# Harbor Freight trailer(90154) and wheel bearings



## Andy Taylor (Jun 30, 2014)

I've read that the wheel bearings need to be re-packed during assembly. Is that true? Can it be done without damaging the seal? I'm thinking of buying this trailer to modify to haul kayaks.
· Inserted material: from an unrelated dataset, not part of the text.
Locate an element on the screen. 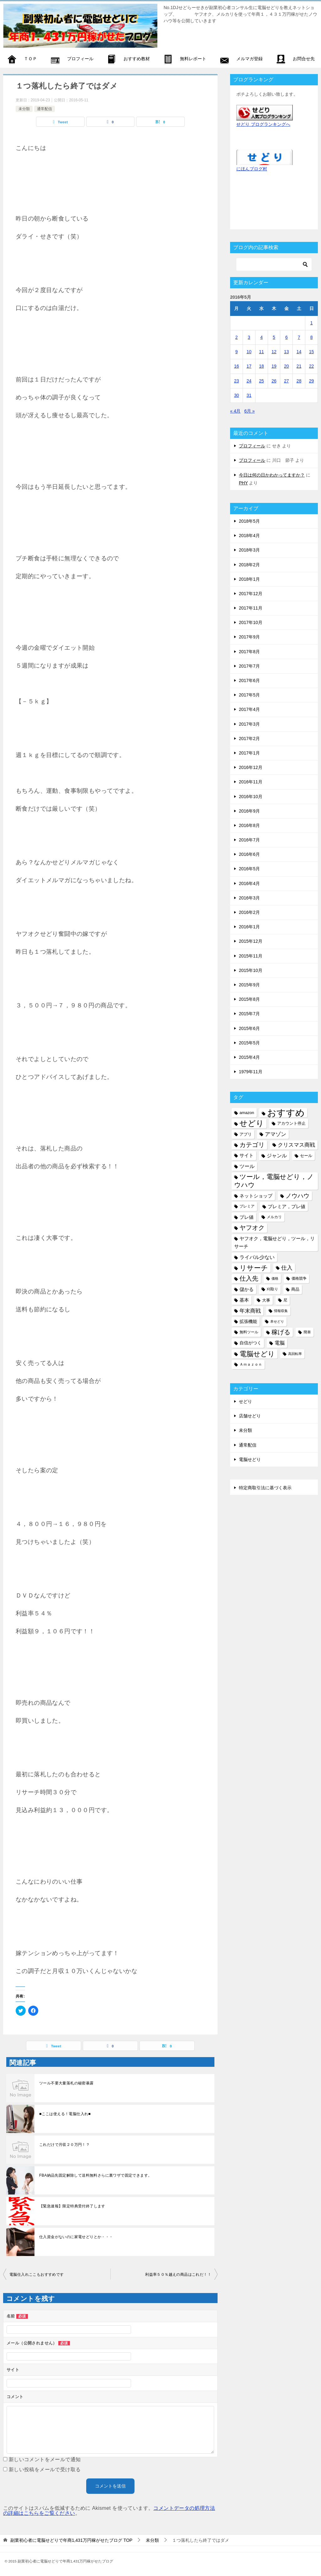  2015年11月 is located at coordinates (250, 955). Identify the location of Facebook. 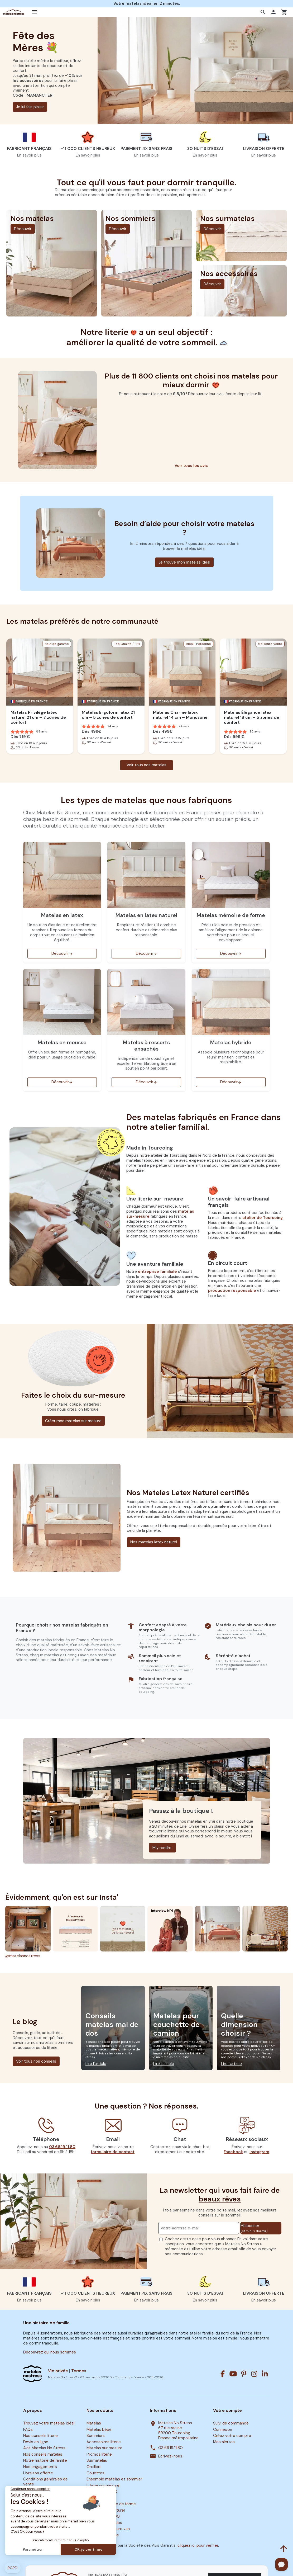
(233, 2151).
Does anyone know what size Bearing Buddies fit this trailer?

Thanks.


----------



## KMixson (Jun 30, 2014)

I would repack the bearings. I would do that on any trailer you just acquired. It is cheap insurance. The wheel seal will not be hurt sliding it off the spindle if you are careful and don't drag it across the spindle threads or something like that. I do not know on the Bearing Buddies. Sorry.


----------



## Andy Taylor (Jun 30, 2014)

Thanks


----------



## lckstckn2smknbrls (Jun 30, 2014)

In order to get the rear bearing out of the hub you will most likely destroy the rear seal. They are cheap so don't worry about it.
Most likely it uses the 1.98". The way to tell is find out what race it uses.


----------



## New River Rat (Jul 4, 2014)

[url=https://www.tinboats.net/forum/viewtopic.php?p=357746#p357746 said:


> Andy Taylor » 30 Jun 2014, 13:43[/url]Does anyone know what size Bearing Buddies fit this trailer?






This might help:

Bearing Buddy Size Chart


----------



## Andy Taylor (Jul 4, 2014)

Thanks all. I wound up buying a trailer from Farm and Fleet instead.


----------